[[ Given records open ]]

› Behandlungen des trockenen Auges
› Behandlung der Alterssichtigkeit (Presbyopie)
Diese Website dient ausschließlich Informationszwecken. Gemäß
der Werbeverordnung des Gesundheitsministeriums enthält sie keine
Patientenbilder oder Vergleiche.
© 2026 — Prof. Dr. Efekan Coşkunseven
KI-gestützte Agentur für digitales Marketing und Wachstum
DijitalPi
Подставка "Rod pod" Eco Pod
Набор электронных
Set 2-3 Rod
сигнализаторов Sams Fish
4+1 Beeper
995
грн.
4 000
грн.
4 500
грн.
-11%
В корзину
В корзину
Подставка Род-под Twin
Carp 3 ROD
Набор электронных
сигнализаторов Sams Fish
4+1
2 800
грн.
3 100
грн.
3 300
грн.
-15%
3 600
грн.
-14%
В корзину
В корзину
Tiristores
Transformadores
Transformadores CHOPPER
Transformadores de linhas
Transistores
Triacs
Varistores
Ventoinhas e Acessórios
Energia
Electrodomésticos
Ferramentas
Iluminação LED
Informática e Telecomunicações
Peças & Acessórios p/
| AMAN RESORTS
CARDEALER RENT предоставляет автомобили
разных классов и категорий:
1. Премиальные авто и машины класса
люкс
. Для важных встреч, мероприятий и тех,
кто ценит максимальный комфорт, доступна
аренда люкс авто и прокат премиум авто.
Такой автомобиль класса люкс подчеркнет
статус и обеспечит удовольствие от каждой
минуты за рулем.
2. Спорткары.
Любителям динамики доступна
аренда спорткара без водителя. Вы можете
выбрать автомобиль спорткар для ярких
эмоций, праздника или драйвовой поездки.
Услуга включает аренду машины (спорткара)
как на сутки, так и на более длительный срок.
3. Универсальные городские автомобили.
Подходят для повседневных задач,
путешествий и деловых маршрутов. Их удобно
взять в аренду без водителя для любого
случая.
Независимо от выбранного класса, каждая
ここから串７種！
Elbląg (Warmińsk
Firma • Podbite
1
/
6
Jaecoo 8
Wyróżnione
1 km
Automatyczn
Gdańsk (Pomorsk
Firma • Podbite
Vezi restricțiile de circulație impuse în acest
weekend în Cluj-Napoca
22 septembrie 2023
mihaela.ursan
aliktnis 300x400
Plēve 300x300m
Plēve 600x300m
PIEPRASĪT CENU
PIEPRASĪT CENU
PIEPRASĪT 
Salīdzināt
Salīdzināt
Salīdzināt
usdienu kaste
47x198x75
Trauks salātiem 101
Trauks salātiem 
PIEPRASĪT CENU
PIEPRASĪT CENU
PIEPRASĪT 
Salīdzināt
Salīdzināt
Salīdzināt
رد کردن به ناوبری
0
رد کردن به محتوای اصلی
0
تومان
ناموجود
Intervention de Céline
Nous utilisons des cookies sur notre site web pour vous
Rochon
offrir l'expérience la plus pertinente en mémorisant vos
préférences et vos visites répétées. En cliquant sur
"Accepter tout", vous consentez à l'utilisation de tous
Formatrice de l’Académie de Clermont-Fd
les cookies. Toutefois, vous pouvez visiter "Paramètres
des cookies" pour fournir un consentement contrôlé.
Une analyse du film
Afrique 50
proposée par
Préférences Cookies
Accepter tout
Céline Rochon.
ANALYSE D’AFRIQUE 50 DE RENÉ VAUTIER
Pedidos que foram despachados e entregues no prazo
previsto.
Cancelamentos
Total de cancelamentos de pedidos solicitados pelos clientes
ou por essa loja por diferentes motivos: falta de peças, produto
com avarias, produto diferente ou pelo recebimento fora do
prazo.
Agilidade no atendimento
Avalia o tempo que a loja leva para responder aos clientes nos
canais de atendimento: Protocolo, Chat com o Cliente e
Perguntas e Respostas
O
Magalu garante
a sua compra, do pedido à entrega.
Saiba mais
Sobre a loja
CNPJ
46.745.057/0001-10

[[ Given records closed ]]

== Task statement ==
Copy each line above exactly as it stands.

== Reply to the task ==
› Behandlungen des trockenen Auges
› Behandlung der Alterssichtigkeit (Presbyopie)
Diese Website dient ausschließlich Informationszwecken. Gemäß
der Werbeverordnung des Gesundheitsministeriums enthält sie keine
Patientenbilder oder Vergleiche.
© 2026 — Prof. Dr. Efekan Coşkunseven
KI-gestützte Agentur für digitales Marketing und Wachstum
DijitalPi
Подставка "Rod pod" Eco Pod
Набор электронных
Set 2-3 Rod
сигнализаторов Sams Fish
4+1 Beeper
995
грн.
4 000
грн.
4 500
грн.
-11%
В корзину
В корзину
Подставка Род-под Twin
Carp 3 ROD
Набор электронных
сигнализаторов Sams Fish
4+1
2 800
грн.
3 100
грн.
3 300
грн.
-15%
3 600
грн.
-14%
В корзину
В корзину
Tiristores
Transformadores
Transformadores CHOPPER
Transformadores de linhas
Transistores
Triacs
Varistores
Ventoinhas e Acessórios
Energia
Electrodomésticos
Ferramentas
Iluminação LED
Informática e Telecomunicações
Peças & Acessórios p/
| AMAN RESORTS
CARDEALER RENT предоставляет автомобили
разных классов и категорий:
1. Премиальные авто и машины класса
люкс
. Для важных встреч, мероприятий и тех,
кто ценит максимальный комфорт, доступна
аренда люкс авто и прокат премиум авто.
Такой автомобиль класса люкс подчеркнет
статус и обеспечит удовольствие от каждой
минуты за рулем.
2. Спорткары.
Любителям динамики доступна
аренда спорткара без водителя. Вы можете
выбрать автомобиль спорткар для ярких
эмоций, праздника или драйвовой поездки.
Услуга включает аренду машины (спорткара)
как на сутки, так и на более длительный срок.
3. Универсальные городские автомобили.
Подходят для повседневных задач,
путешествий и деловых маршрутов. Их удобно
взять в аренду без водителя для любого
случая.
Независимо от выбранного класса, каждая
ここから串７種！
Elbląg (Warmińsk
Firma • Podbite
1
/
6
Jaecoo 8
Wyróżnione
1 km
Automatyczn
Gdańsk (Pomorsk
Firma • Podbite
Vezi restricțiile de circulație impuse în acest
weekend în Cluj-Napoca
22 septembrie 2023
mihaela.ursan
aliktnis 300x400
Plēve 300x300m
Plēve 600x300m
PIEPRASĪT CENU
PIEPRASĪT CENU
PIEPRASĪT 
Salīdzināt
Salīdzināt
Salīdzināt
usdienu kaste
47x198x75
Trauks salātiem 101
Trauks salātiem 
PIEPRASĪT CENU
PIEPRASĪT CENU
PIEPRASĪT 
Salīdzināt
Salīdzināt
Salīdzināt
رد کردن به ناوبری
0
رد کردن به محتوای اصلی
0
تومان
ناموجود
Intervention de Céline
Nous utilisons des cookies sur notre site web pour vous
Rochon
offrir l'expérience la plus pertinente en mémorisant vos
préférences et vos visites répétées. En cliquant sur
"Accepter tout", vous consentez à l'utilisation de tous
Formatrice de l’Académie de Clermont-Fd
les cookies. Toutefois, vous pouvez visiter "Paramètres
des cookies" pour fournir un consentement contrôlé.
Une analyse du film
Afrique 50
proposée par
Préférences Cookies
Accepter tout
Céline Rochon.
ANALYSE D’AFRIQUE 50 DE RENÉ VAUTIER
Pedidos que foram despachados e entregues no prazo
previsto.
Cancelamentos
Total de cancelamentos de pedidos solicitados pelos clientes
ou por essa loja por diferentes motivos: falta de peças, produto
com avarias, produto diferente ou pelo recebimento fora do
prazo.
Agilidade no atendimento
Avalia o tempo que a loja leva para responder aos clientes nos
canais de atendimento: Protocolo, Chat com o Cliente e
Perguntas e Respostas
O
Magalu garante
a sua compra, do pedido à entrega.
Saiba mais
Sobre a loja
CNPJ
46.745.057/0001-10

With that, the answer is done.